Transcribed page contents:
=== Section Start ===
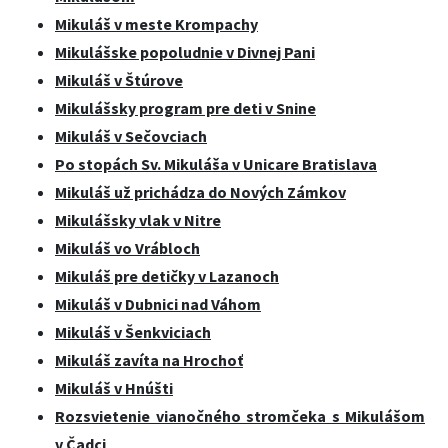
Mikuláš v meste Krompachy
Mikulášske popoludnie v Divnej Pani
Mikuláš v Štúrove
Mikulášsky program pre deti v Snine
Mikuláš v Sečovciach
Po stopách Sv. Mikuláša v Unicare Bratislava
Mikuláš už prichádza do Nových Zámkov
Mikulášsky vlak v Nitre
Mikuláš vo Vrábloch
Mikuláš pre detičky v Lazanoch
Mikuláš v Dubnici nad Váhom
Mikuláš v Šenkviciach
Mikuláš zavíta na Hrochoť
Mikuláš v Hnúšti
Rozsvietenie vianočného stromčeka s Mikulášom
v Čadci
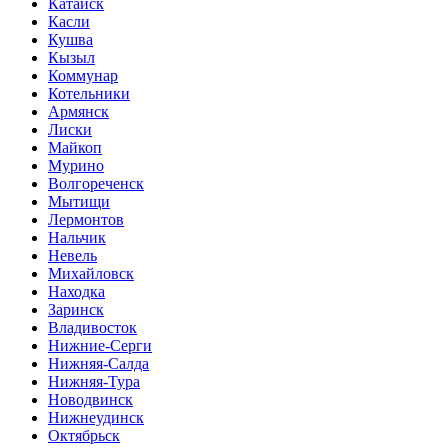
Катайск
Касли
Кушва
Кызыл
Коммунар
Котельники
Армянск
Лиски
Майкоп
Мурино
Волгореченск
Мытищи
Лермонтов
Нальчик
Невель
Михайловск
Находка
Заринск
Владивосток
Нижние-Серги
Нижняя-Салда
Нижняя-Тура
Новодвинск
Нижнеудинск
Октябрьск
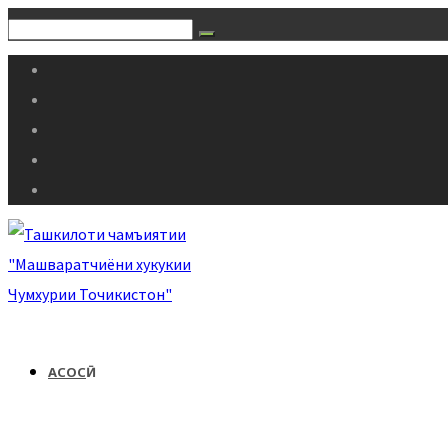
АСОСӢ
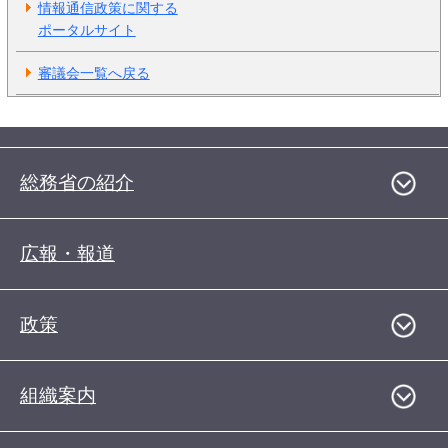
情報通信政策に関する
ポータルサイト
審議会一覧へ戻る
総務省の紹介
広報・報道
政策
組織案内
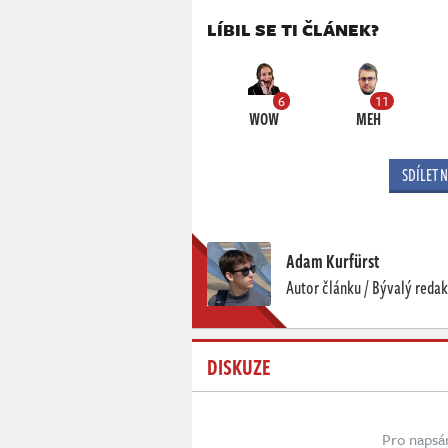
LÍBIL SE TI ČLÁNEK?
6
11
WOW
MEH
SDÍLET 
Adam Kurfürst
Autor článku / Bývalý redak
DISKUZE
Pro napsá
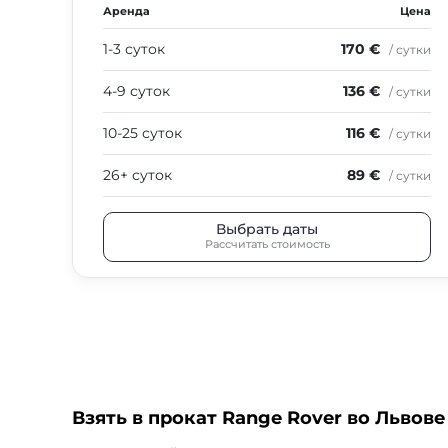
Аренда
Цена
1-3 суток
170 €
/ сутки
4-9 суток
136 €
/ сутки
10-25 суток
116 €
/ сутки
26+ суток
89 €
/ сутки
Выбрать даты
Рассчитать стоимость
Взять в прокат Range Rover во Львове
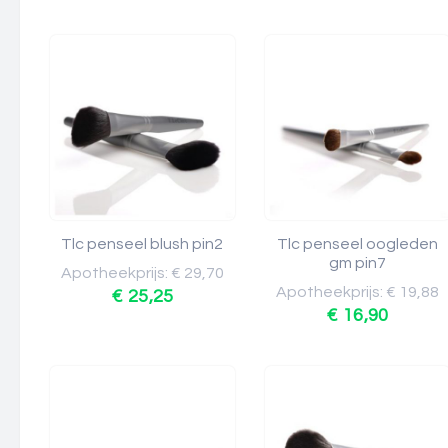
Tlc penseel blush pin2
Tlc penseel oogleden
gm pin7
Apotheekprijs: € 29,70
Apotheekprijs: € 19,88
€ 25,25
€ 16,90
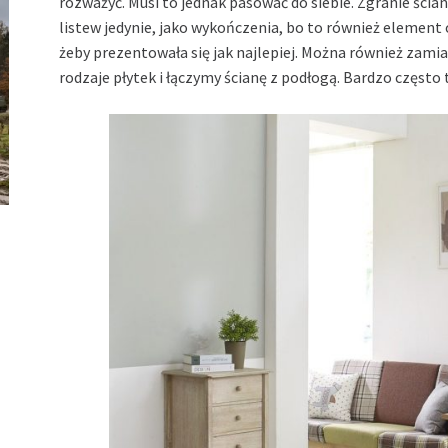
rozważyć. Musi to jednak pasować do siebie. Zgranie ścia
listew jedynie, jako wykończenia, bo to również elemen
żeby prezentowała się jak najlepiej. Można również zami
rodzaje płytek i łączymy ścianę z podłogą. Bardzo często 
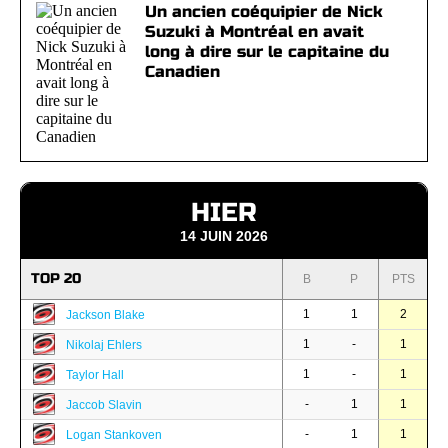
Un ancien coéquipier de Nick
Suzuki à Montréal en avait
long à dire sur le capitaine du
Canadien
HIER
14 JUIN 2026
TOP 20
B
P
PTS
1
1
2
Jackson Blake
1
-
1
Nikolaj Ehlers
1
-
1
Taylor Hall
-
1
1
Jaccob Slavin
-
1
1
Logan Stankoven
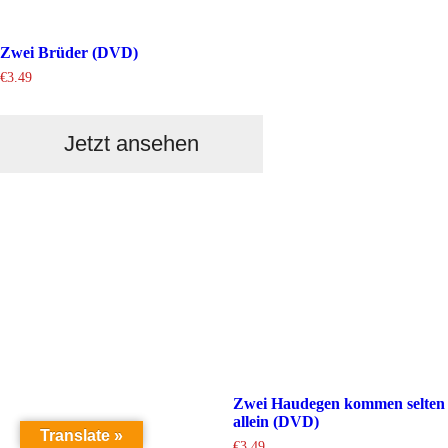
Zwei Brüder (DVD)
€
3.49
Jetzt ansehen
Zwei Haudegen kommen selten
allein (DVD)
Translate »
€
3.49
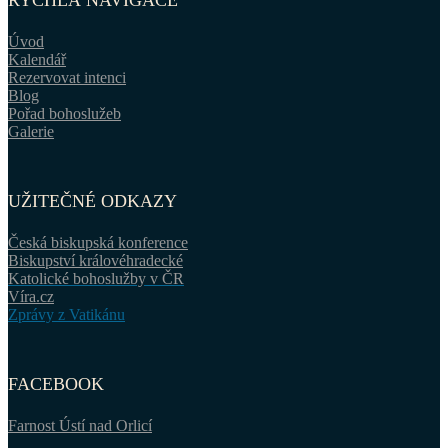
RYCHLÁ NAVIGACE
Úvod
Kalendář
Rezervovat intenci
Blog
Pořad bohoslužeb
Galerie
UŽITEČNÉ ODKAZY
Česká biskupská konference
Biskupství královéhradecké
Katolické bohoslužby v ČR
Víra.cz
Zprávy z Vatikánu
FACEBOOK
Farnost Ústí nad Orlicí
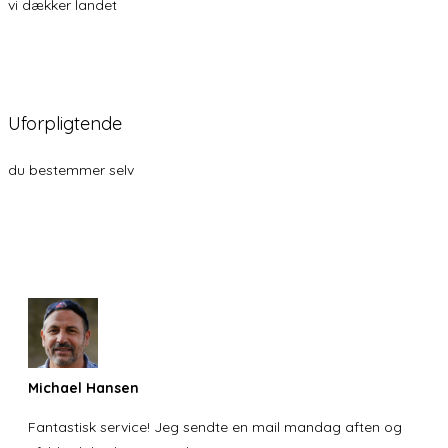
vi dækker landet
Uforpligtende
du bestemmer selv
Michael Hansen
Fantastisk service! Jeg sendte en mail mandag aften og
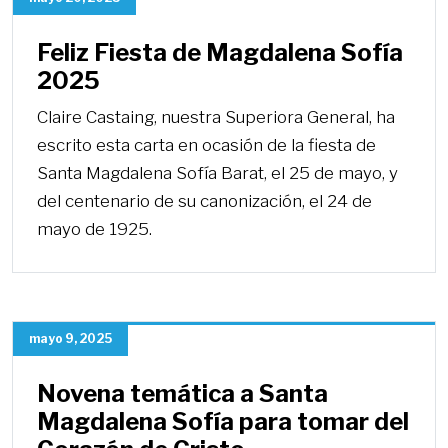
Feliz Fiesta de Magdalena Sofía
2025
Claire Castaing, nuestra Superiora General, ha
escrito esta carta en ocasión de la fiesta de
Santa Magdalena Sofía Barat, el 25 de mayo, y
del centenario de su canonización, el 24 de
mayo de 1925.
mayo 9, 2025
Novena temática a Santa
Magdalena Sofía para tomar del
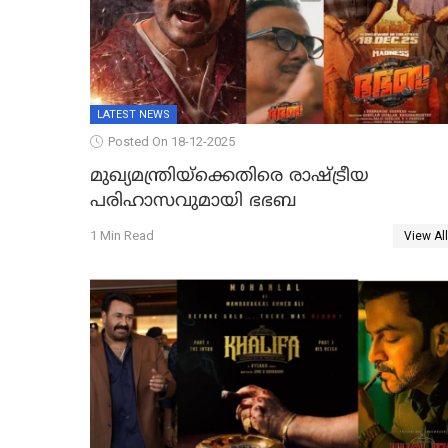
LATEST NEWS
Posted On 18-12-2025
മുഖ്യമന്ത്രിയ്ക്കെതിരെ രാഷ്ട്രീയ
പരിഹാസവുമായി ഭഭബ
1 Min Read
View All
=== Section End ===
All records above should be duplicated exactly, with the pictures omitted.

Exercise solution:
Mikuláš v meste Krompachy
Mikulášske popoludnie v Divnej Pani
Mikuláš v Štúrove
Mikulášsky program pre deti v Snine
Mikuláš v Sečovciach
Po stopách Sv. Mikuláša v Unicare Bratislava
Mikuláš už prichádza do Nových Zámkov
Mikulášsky vlak v Nitre
Mikuláš vo Vrábloch
Mikuláš pre detičky v Lazanoch
Mikuláš v Dubnici nad Váhom
Mikuláš v Šenkviciach
Mikuláš zavíta na Hrochoť
Mikuláš v Hnúšti
Rozsvietenie vianočného stromčeka s Mikulášom
v Čadci
Катайск
Касли
Кушва
Кызыл
Коммунар
Котельники
Армянск
Лиски
Майкоп
Мурино
Волгореченск
Мытищи
Лермонтов
Нальчик
Невель
Михайловск
Находка
Заринск
Владивосток
Нижние-Серги
Нижняя-Салда
Нижняя-Тура
Новодвинск
Нижнеудинск
Октябрьск
АСОСӢ
情報通信政策に関する
ポータルサイト
審議会一覧へ戻る
総務省の紹介
広報・報道
政策
組織案内
LÍBIL SE TI ČLÁNEK?
6
11
WOW
MEH
SDÍLET 
Adam Kurfürst
Autor článku / Bývalý redak
DISKUZE
Pro napsá
Аренда
Цена
1-3 суток
170 €
/ сутки
4-9 суток
136 €
/ сутки
10-25 суток
116 €
/ сутки
26+ суток
89 €
/ сутки
Выбрать даты
Рассчитать стоимость
Взять в прокат Range Rover во Львове
Tlc penseel blush pin2
Tlc penseel oogleden
gm pin7
Apotheekprijs: € 29,70
Apotheekprijs: € 19,88
€ 25,25
€ 16,90
rozważyć. Musi to jednak pasować do siebie. Zgranie ścia
listew jedynie, jako wykończenia, bo to również elemen
żeby prezentowała się jak najlepiej. Można również zami
rodzaje płytek i łączymy ścianę z podłogą. Bardzo często 
Un ancien coéquipier de Nick
Suzuki à Montréal en avait
long à dire sur le capitaine du
Canadien
HIER
14 JUIN 2026
TOP 20
B
P
PTS
1
1
2
Jackson Blake
1
-
1
Nikolaj Ehlers
1
-
1
Taylor Hall
-
1
1
Jaccob Slavin
-
1
1
Logan Stankoven
Zwei Brüder (DVD)
€
3.49
Jetzt ansehen
Zwei Haudegen kommen selten
allein (DVD)
Translate »
€
3.49
RYCHLÁ NAVIGACE
Úvod
Kalendář
Rezervovat intenci
Blog
Pořad bohoslužeb
Galerie
UŽITEČNÉ ODKAZY
Česká biskupská konference
Biskupství královéhradecké
Katolické bohoslužby v ČR
Víra.cz
Zprávy z Vatikánu
FACEBOOK
Farnost Ústí nad Orlicí
vi dækker landet
Uforpligtende
du bestemmer selv
Michael Hansen
Fantastisk service! Jeg sendte en mail mandag aften og
Feliz Fiesta de Magdalena Sofía
2025
Claire Castaing, nuestra Superiora General, ha
escrito esta carta en ocasión de la fiesta de
Santa Magdalena Sofía Barat, el 25 de mayo, y
del centenario de su canonización, el 24 de
mayo de 1925.
mayo 9, 2025
Novena temática a Santa
Magdalena Sofía para tomar del
LATEST NEWS
Posted On 18-12-2025
മുഖ്യമന്ത്രിയ്ക്കെതിരെ രാഷ്ട്രീയ
പരിഹാസവുമായി ഭഭബ
1 Min Read
View All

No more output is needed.